- Opening Delimiter -

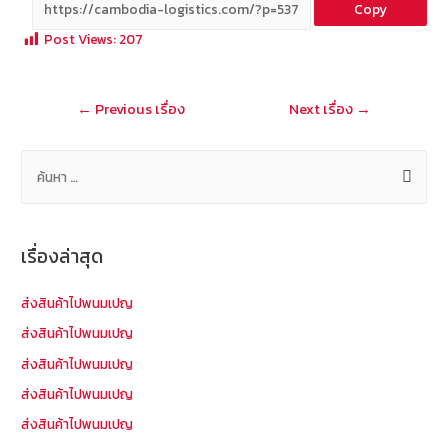
Copy
b
e
tt
C
ai
a
Post Views:
207
o
er
h
l
o
at
แนะแนว
←
Previous เรื่อง
Next เรื่อง
→
k
เรื่อง
ค้
น
ห
า
เรื่องล่าสุด
สำ
ห
ส่งสินค้าไปพนมเปญ
รั
ส่งสินค้าไปพนมเปญ
บ
ส่งสินค้าไปพนมเปญ
:
ส่งสินค้าไปพนมเปญ
ส่งสินค้าไปพนมเปญ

- Closing Delimiter -

What the task asks
Output the records above in their entirety and exactly, leaving out all images.

Exercise answer
Copy
b
e
tt
C
ai
a
Post Views:
207
o
er
h
l
o
at
แนะแนว
←
Previous เรื่อง
Next เรื่อง
→
k
เรื่อง
ค้
น
ห
า
เรื่องล่าสุด
สำ
ห
ส่งสินค้าไปพนมเปญ
รั
ส่งสินค้าไปพนมเปญ
บ
ส่งสินค้าไปพนมเปญ
:
ส่งสินค้าไปพนมเปญ
ส่งสินค้าไปพนมเปญ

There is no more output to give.